I wrote this class up back in the day to do what I think, is similar to what you are trying to do. You would use methods of this class on objects that you wish to serialize to XML. For instance, given an employee...
using Utilities;
using System.Xml.Serialization;
[XmlRoot("Employee")]
public class Employee
{
private String name = "Steve";
[XmlElement("Name")]
public string Name { get { return name; } set{ name = value; } }
public static void Main(String[] args)
{
Employee e = new Employee();
XmlObjectSerializer.Save("c:\steve.xml", e);
}
}
this code should output:
<Employee>
<Name>Steve</Name>
</Employee>
The object type (Employee) must be serializable. Try [Serializable(true)].
I have a better version of this code someplace, I was just learning when I wrote it.

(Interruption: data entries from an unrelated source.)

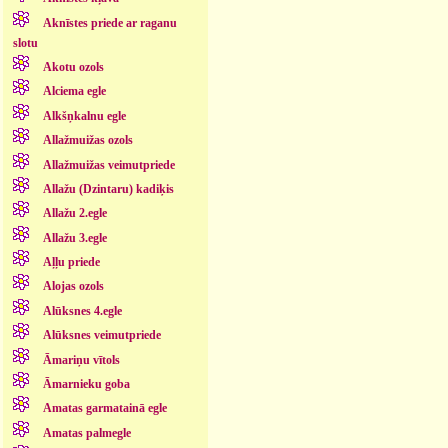
Aknīstes priede ar raganu
slotu
Akotu ozols
Alciema egle
Alkšņkalnu egle
Allažmuižas ozols
Allažmuižas veimutpriede
Allažu (Dzintaru) kadiķis
Allažu 2.egle
Allažu 3.egle
Aļļu priede
Alojas ozols
Alūksnes 4.egle
Alūksnes veimutpriede
Āmariņu vītols
Āmarnieku goba
Amatas garmatainā egle
Amatas palmegle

Anyway, check out the code below. I'm using it in some project, so it definitly works.
using System;
using System.IO;
using System.Xml.Serialization;
namespace Utilities
{
/// <summary>
/// Opens and Saves objects to Xml
/// </summary>
/// <projectIndependent>True</projectIndependent>
public static class XmlObjectSerializer
{
/// <summary>
/// Serializes and saves data contained in obj to an XML file located at filePath <para></para>
/// </summary>
/// <param name="filePath">The file path to save to</param>
/// <param name="obj">The object to save</param>
/// <exception cref="System.IO.IOException">Thrown if an error occurs while saving the object. See inner exception for details</exception>
public static void Save(String filePath, Object obj)
{
// allows access to the file
StreamWriter oWriter = null;
try
{
// Open a stream to the file path
oWriter = new StreamWriter(filePath);
// Create a serializer for the object's type
XmlSerializer oSerializer = new XmlSerializer(obj.GetType());
// Serialize the object and write to the file
oSerializer.Serialize(oWriter.BaseStream, obj);
}
catch (Exception ex)
{
// throw any errors as IO exceptions
throw new IOException("An error occurred while saving the object", ex);
}
finally
{
// if a stream is open
if (oWriter != null)
{
// close it
oWriter.Close();
}
}
}
/// <summary>
/// Deserializes saved object data of type T in an XML file
/// located at filePath
/// </summary>
/// <typeparam name="T">Type of object to deserialize</typeparam>
/// <param name="filePath">The path to open the object from</param>
/// <returns>An object representing the file or the default value for type T</returns>
/// <exception cref="System.IO.IOException">Thrown if the file could not be opened. See inner exception for details</exception>
public static T Open<T>(String filePath)
{
// gets access to the file
StreamReader oReader = null;
// the deserialized data
Object data;
try
{
// Open a stream to the file
oReader = new StreamReader(filePath);
// Create a deserializer for the object's type
XmlSerializer oDeserializer = new XmlSerializer(typeof(T));
// Deserialize the data and store it
data = oDeserializer.Deserialize(oReader.BaseStream);
//
// Return the deserialized object
// don't cast it if it's null
// will be null if open failed
//
if (data != null)
{
return (T)data;
}
else
{
return default(T);
}
}
catch (Exception ex)
{
// throw error
throw new IOException("An error occurred while opening the file", ex);
}
finally
{
// Close the stream
oReader.Close();
}
}
}
}